One of the big things that came into my mind was the impenetrability of New Orleans which commenters to the QM post and on twitter and other bloggers have always alluded to. It is only possible for people to understand New Orleans once they have been New Orleanians for a time. It might not take a long time, but presumably it has to occur on a visit where you don't know when you are going to leave.

A certain similarity to the Schwarzschild Radius (sometimes more commonly known as the event horizon especially in terms of black holes) immediately presents itself. The Schwarchild radius only applies to non-rotating spherical masses, of course. Although it was often thought that nothing escapes a black hole, Hawking predicted that due to quantum vacuum fluctuations, a black hole actually emits radiation and can evaporate due to this, yet no information can escape a black hole - the famous "no hair" hypothesis.
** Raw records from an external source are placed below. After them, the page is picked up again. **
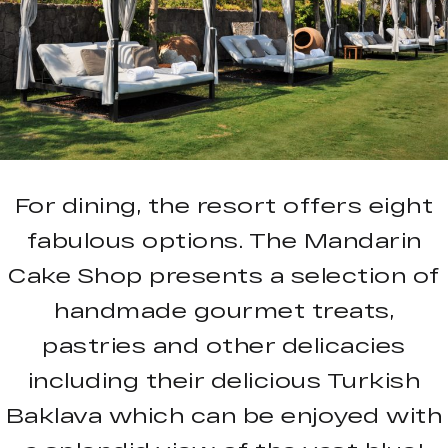
For dining, the resort offers eight
fabulous options. The Mandarin
Cake Shop presents a selection of
handmade gourmet treats,
pastries and other delicacies
including their delicious Turkish
Baklava which can be enjoyed with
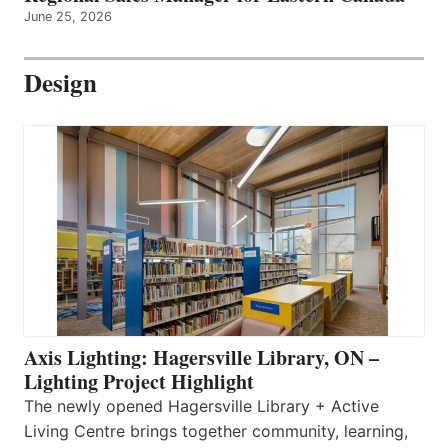
June 25, 2026
Design
Axis Lighting: Hagersville Library, ON –
Lighting Project Highlight
The newly opened Hagersville Library + Active
Living Centre brings together community, learning,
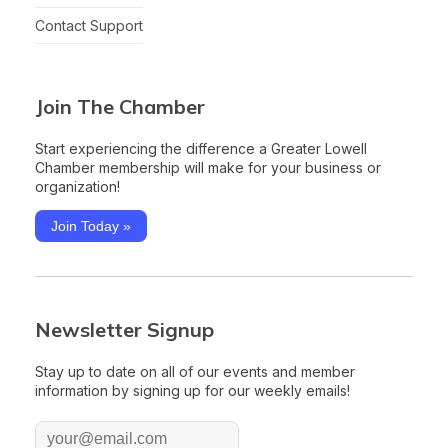
Contact Support
Join The Chamber
Start experiencing the difference a Greater Lowell
Chamber membership will make for your business or
organization!
Join Today »
Newsletter Signup
Stay up to date on all of our events and member
information by signing up for our weekly emails!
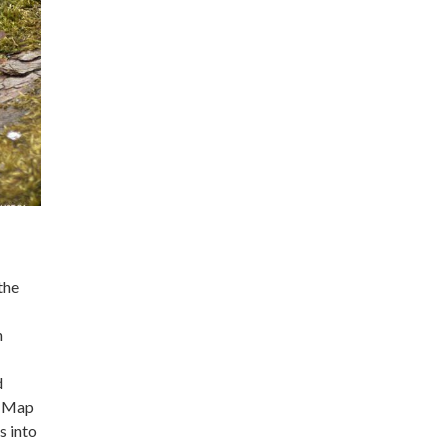
the
n
d
e Map
s into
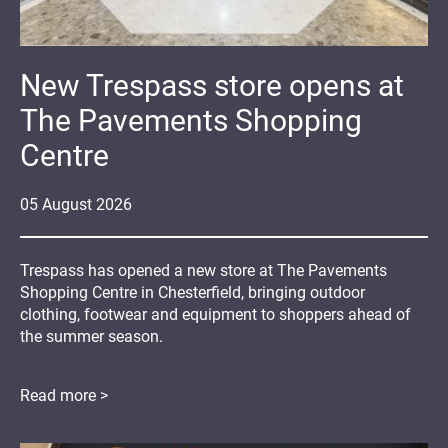
New Trespass store opens at
The Pavements Shopping
Centre
05
August
2026
Trespass has opened a new store at The Pavements
Shopping Centre in Chesterfield, bringing outdoor
clothing, footwear and equipment to shoppers ahead of
the summer season.
Read more >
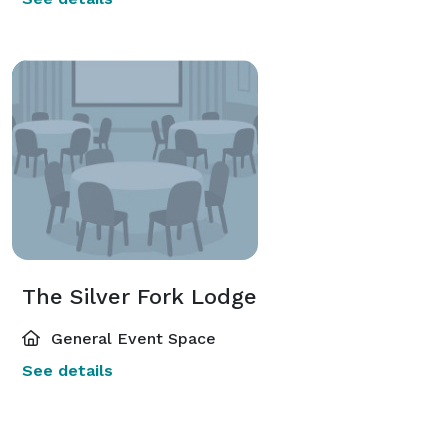
The Silver Fork Lodge
General Event Space
See details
In the same way, although a person can live in New Orleans and leave New Orleans and tell other people about it, people who have not passed within the Schwarzchild radius of New Orleans cannot understand New Orleans without experiencing it themselves, no matter how much explanation and examples are foisted upon them. Perhaps those of us who live inside the horizon appear differently to each other than we appear from the outside. No one really knows what the inside of a black hole is like. We know at a mechanical level what the theory tells us about time dilation and gravity and space-like and time-like intervals and geodesics, but we don't know in our hearts - humans have no intuition because, like quantum mechanics, no matter how true and accurate, these models are too strange for our minds. Of course, just as black holes aren't black, people outside New Orleans can see that something is going on, something which seems to lure them in, just as curious as cats to a paper bag.

So here's another commentary from inside the radius which will go out into the aether and no information will likely be extracted from it by those who have never been New Orleanians:

At the parades today, it was self-evident that the Super Bowl was not the only event with meaning today. In fact, we had an election and parades last night as well. Although election turnout was poor yesterday, I put that down to the parades more than the Super Bowl. Today, the parades were perhaps a warm up to SB XLIV, but like any true New Orleanian would tell you, the parade event, an act of celebrating together with friends and strangers, living in the moment and coming together and sharing a joke, a dance, an appreciation for satire, and the mocking of the carefully cultivated royalty-peasant relationship is a pure innocent pleasure. Begging for, fighting over or sharing trivial objects like beads and stuffed pink monkeys and laughing together is a wonderfully human endeavor.

Since I won't even suggest we're talking about spherical cows, suggestions as to the shape and size of the Schwarzchild radius (or perhaps, more accurately, the irregular boundary which almost certainly has a western upper bound as the Sabine River) are welcome in the comments.